*** Opening Data ***
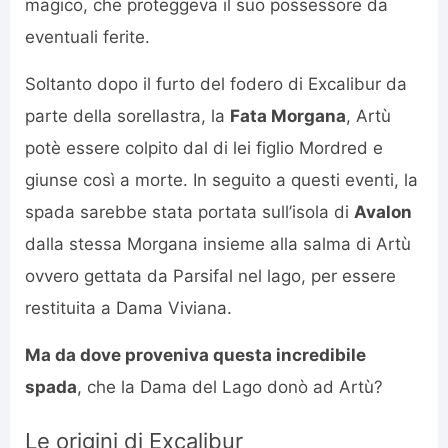
magico, che proteggeva il suo possessore da
eventuali ferite.
Soltanto dopo il furto del fodero di Excalibur da
parte della sorellastra, la
Fata Morgana
, Artù
potè essere colpito dal di lei figlio Mordred e
giunse così a morte. In seguito a questi eventi, la
spada sarebbe stata portata sull’isola di
Avalon
dalla stessa Morgana insieme alla salma di Artù
ovvero gettata da Parsifal nel lago, per essere
restituita a Dama Viviana.
Ma da dove proveniva questa incredibile
spada
, che la Dama del Lago donò ad Artù?
Le origini di Excalibur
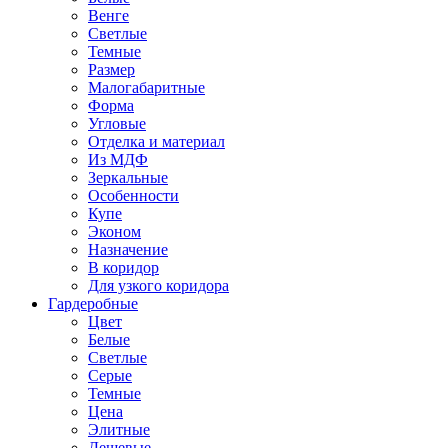
Венге
Светлые
Темные
Размер
Малогабаритные
Форма
Угловые
Отделка и материал
Из МДФ
Зеркальные
Особенности
Купе
Эконом
Назначение
В коридор
Для узкого коридора
Гардеробные
Цвет
Белые
Светлые
Серые
Темные
Цена
Элитные
Дешевые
*** Closing Data ***
Look through the data above. Find each line with the string "Dama" and copy it.

- Output for this task
restituita a Dama Viviana.
, che la Dama del Lago donò ad Artù?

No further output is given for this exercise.